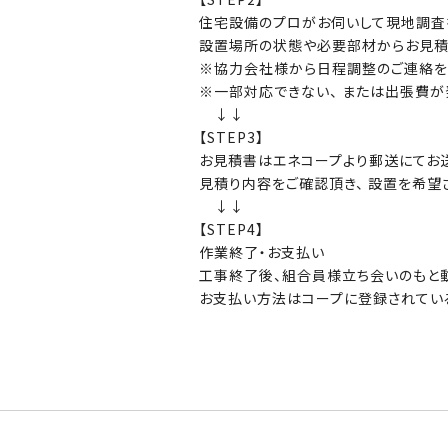
住宅設備のプロがお伺いして現地調査
設置場所の状態や必要部材からお見積
※協力会社様から日程調整のご連絡を
※一部対応できない、 または出張費が
↓↓
【STEP3】
お見積書はエネコープより郵送にてお送
見積り内容をご確認頂き、 設置を希望
↓↓
【STEP4】
作業終了・お支払い
工事終了後、組合員様立ち会いのもと
お支払い方法はコープに登録されてい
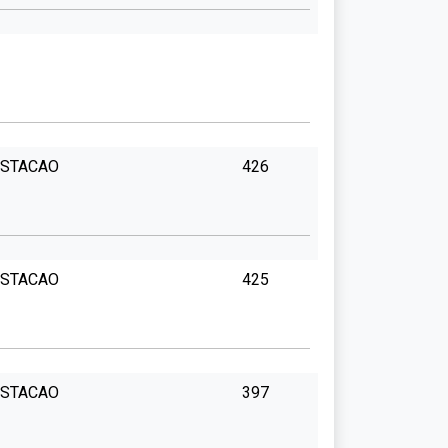
ESTACAO
426
ESTACAO
425
ESTACAO
397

__EXERCISE BRIEF__.
What is needed is an exact repetition of every line from the line with "お見積書はエネコープより郵送にてお送" to the end of the data above, both ends included, with no pictures.

__OUTPUT OF THE TASK__.
お見積書はエネコープより郵送にてお送
見積り内容をご確認頂き、 設置を希望
↓↓
【STEP4】
作業終了・お支払い
工事終了後、組合員様立ち会いのもと
お支払い方法はコープに登録されてい
ESTACAO
426
ESTACAO
425
ESTACAO
397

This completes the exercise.